Why manually collect

Despite changelog conventions being somewhat regular, it is not actually possible to reliably predict where a project puts its changelogs (if it does provide it) without projects declaring this information themselves.

  • File name differences: /HISTORY.md, /CHANGELOG.md, changelogs that aren’t in Markdown like /CHANGELOG.org, upper case / lower case differences. The convention is to use CHANGELOG.md. To determine this reliably would require a full copy of the project source code.

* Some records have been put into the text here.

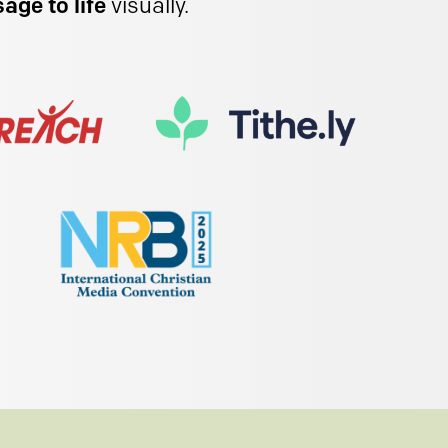
age to life
visually.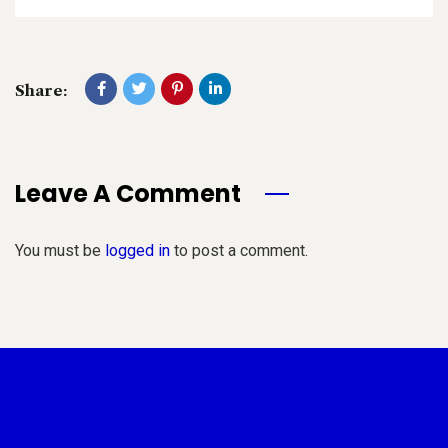
Share:
Leave A Comment
You must be
logged in
to post a comment.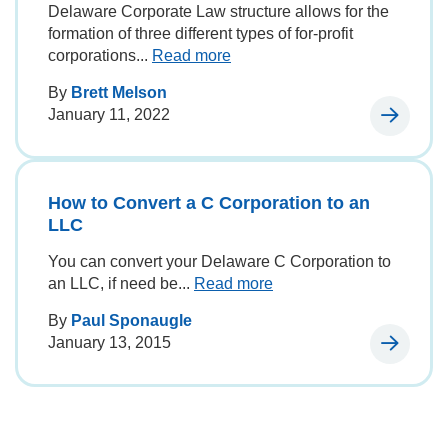
Delaware Corporate Law structure allows for the
formation of three different types of for-profit
corporations...
Read more
By
Brett Melson
January 11, 2022
How to Convert a C Corporation to an
LLC
You can convert your Delaware C Corporation to
an LLC, if need be...
Read more
By
Paul Sponaugle
January 13, 2015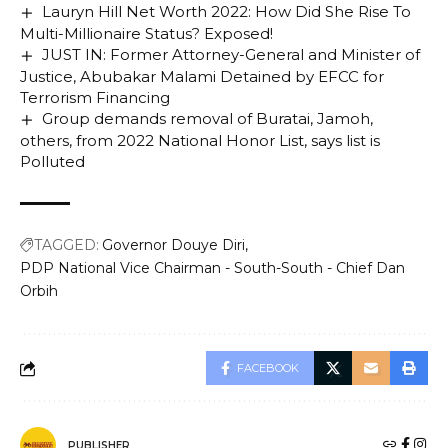
Lauryn Hill Net Worth 2022: How Did She Rise To
Multi-Millionaire Status? Exposed!
JUST IN: Former Attorney-General and Minister of
Justice, Abubakar Malami Detained by EFCC for
Terrorism Financing
Group demands removal of Buratai, Jamoh,
others, from 2022 National Honor List, says list is
Polluted
TAGGED:
Governor Douye Diri
PDP National Vice Chairman - South-South - Chief Dan
Orbih
FACEBOOK
PUBLISHER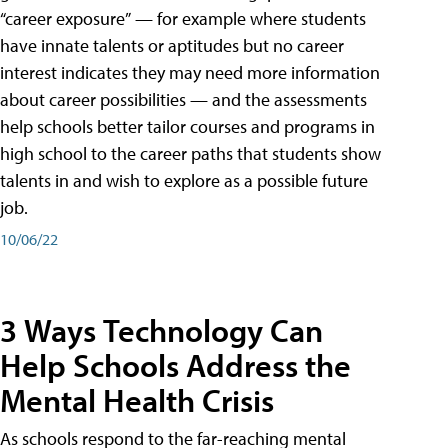
“career exposure” — for example where students
have innate talents or aptitudes but no career
interest indicates they may need more information
about career possibilities — and the assessments
help schools better tailor courses and programs in
high school to the career paths that students show
talents in and wish to explore as a possible future
job.
10/06/22
3 Ways Technology Can
Help Schools Address the
Mental Health Crisis
As schools respond to the far-reaching mental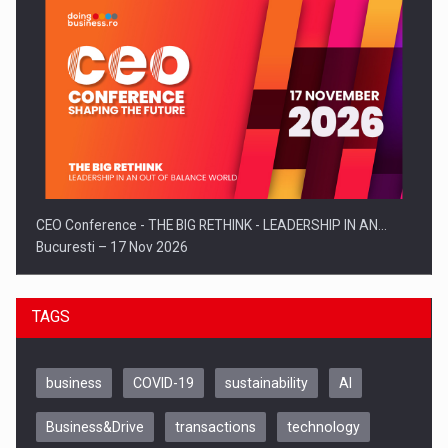
CEO Conference - THE BIG RETHINK - LEADERSHIP IN AN…
Bucuresti – 17 Nov 2026
TAGS
business
COVID-19
sustainability
AI
Business&Drive
transactions
technology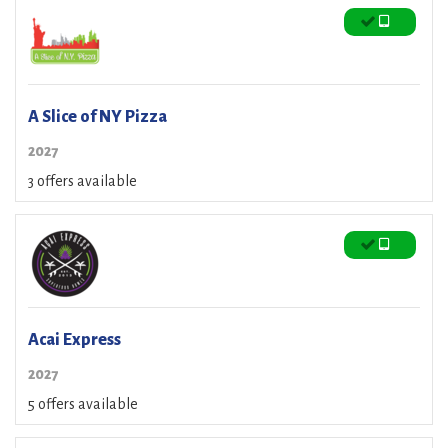
A Slice of NY Pizza
2027
3 offers available
Acai Express
2027
5 offers available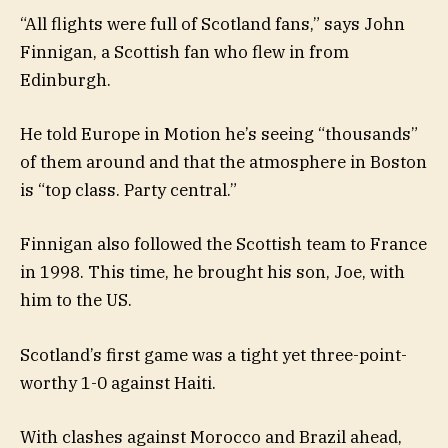
“All flights were full of Scotland fans,” says John
Finnigan, a Scottish fan who flew in from
Edinburgh.
He told Europe in Motion he’s seeing “thousands”
of them around and that the atmosphere in Boston
is “top class. Party central.”
Finnigan also followed the Scottish team to France
in 1998. This time, he brought his son, Joe, with
him to the US.
Scotland’s first game was a tight yet three-point-
worthy 1-0 against Haiti.
With clashes against Morocco and Brazil ahead,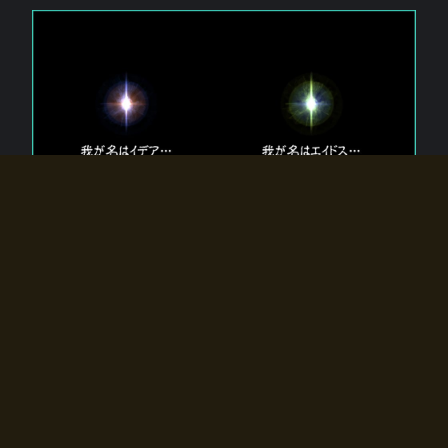
The 【Twin Gods】 that exist in Eldoradia.
Two gods exist in Eldoradia:
Idea, the god of the soul, and Eidos, the god of the
atom.
Why do the twin gods slumber?
Why were they summoned by the summoner?
Why did the gate to Eldoradia open?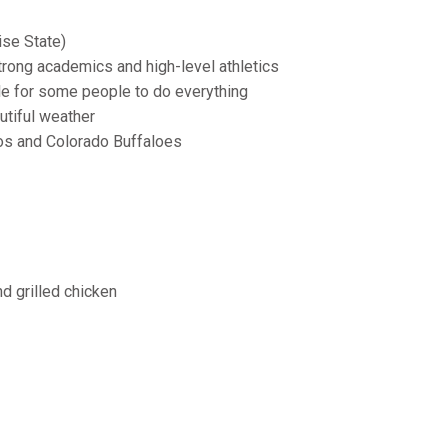
ise State)
rong academics and high-level athletics
ble for some people to do everything
tiful weather
s and Colorado Buffaloes
d grilled chicken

  • File location differences, especially in a monorepo: the path of a project within a monorepo is not predictable. The repository URL is also arbitrary, but projects declare it in package.json — the path does not have this luxary. The convention is to put subprojects in /packages/[any category if necessary]/<package-name>, but (a) the path is still unpredictable, and (b) many projects don’t have a 1-to-1 mapping between the package name and its corresponding directory name. To figure this out reliably also requires a full copy of the project source code.
  • Changelog file or Releases: some projects write their changelog in a dedicated file, some write it in the GitHub Release message; many do both. For monorepos, a changelog file is often better as GitHub Release’s search function is… quite bad; but sometimes the changelog file isn’t desirable, for instance because the file is too big to be rendered by GitHub, or because the project has branched and has multiple changelogs (like Svelte 5 and Svelte 4 as of 2024-05-10). This requires manual curation to get right.
  • Some projects may simply host their changelogs on their website. An example of this is sharp. Without projects having declared this information, the only way to find out is, again, manually.
  • Wanting reliability means LLM-based AI solutions are very much out of the question.